A set of draft proposals for smaller drones is set for release and suspected to be highly restrictive compared to many other jurisdictions. They are now in the hands of the White House, which drone advocates hope will dampen the proposals with some much needed consideration for industry development, before being put out to public scrutiny.

A handful of companies have already been allowed to undertake test flights under Section 333 of the FAA Modernization and Reform Act 2012 – a drone specific piece of legislation that empowers the regulator to grant waivers to the prohibition.

In July, Amazon applied for an exemption to allow the open air testing of its Prime Air delivery system in the US. It plans to provide rapid parcel delivery to customers in thirty minutes or less using small unmanned aerial vehicles (UAE’s).

Although not rejected outright, the request has been held off with an undisclosed request for additional information and a series of difficult legal questions, asking Amazon to do no less than explain why the right to test flights constitutes the public good.

In a letter of response, Amazon’s VP of policy, Paul Misener, 
has accused the FSA of questioning the “fundamental benefits” of keeping UAE technology in the US and running contrary to the pioneering spirit of American innovation.

Misener raises the possibility of R&D fight from the US. The warning is not without substance – both Google and Amazon have been reported to be undertaking testing in the UK and Australia where companies can operate under straightforward flight based safety rules. Ten Section 33 exemptions do not compare well to the UK’s batch of three hundred licences for commercial drone operators.

Some disagree and feel the FAA’s slow approach is well proportioned. The FAA’s remit is to maintain aerial safety not promote business opportunity. Drones are a rapidly developing technology and there are significant safety concerns ranging from aircraft collision to criminal misuse.

It is also self-evident that drones, whether used in by commercial, state or civilian actors raise new frontiers for privacy concerns. At the start of 2014, Senator Diane Feinstein voiced her fears to a Senate policy hearing. Drones, she says, “have the unique capability to peer into private homes and businesses and listen to private conversations.” The Senator argues that steps must be taken to develop privacy restrictions and capabilities whilst the industry is still in its infancy.
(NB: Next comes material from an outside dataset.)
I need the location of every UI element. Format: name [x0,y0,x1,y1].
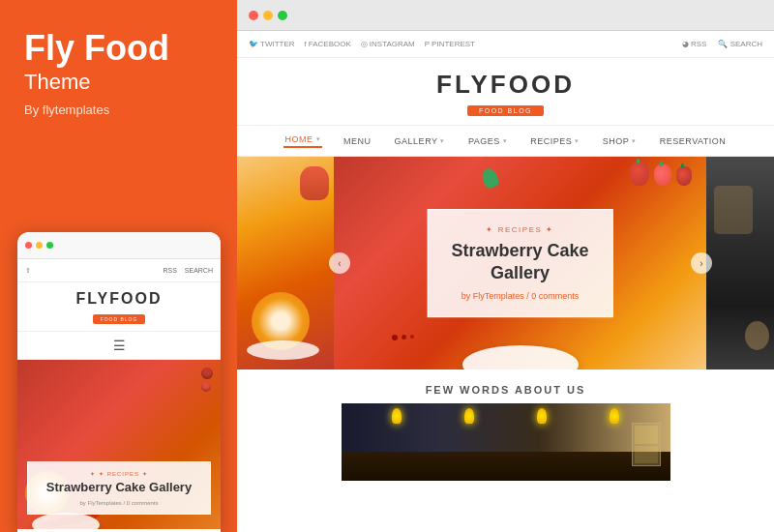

The White House has confirmed that it is considering a series of executive orders to cover both federal and private drone privacy. The President is set to direct the Department of Commerce’s National Telecommunications & Information Administration (NTIA) to create a set of voluntary best practices for private drone operators. Tech companies, civil rights and consumer welfare groups will likely form part of a dialogue process towards realising the guidelines.

It is worth nothing that even ardent drone critics such as Feinstein do not dispute the possibilities of the UAE technological revolution – ranging from environmentally friendly precision agriculture (set to be the largest beneficiary) and logistics, to a seemingly limitless raft of everyday applications. The Association for Unmanned Vehicle Systems summarises the potential succinctly in terms of saving “money, time and lives.”

Taking a longer view, its is hard to find an analyst willing to predict that America will allow the suppression of a prospective multi billion-dollar industry and technology that may come to characterise the economy of the future. With public consultation and debate on its way, the parameters for the use and development of drones in developed nations could well be laid out this year in the US.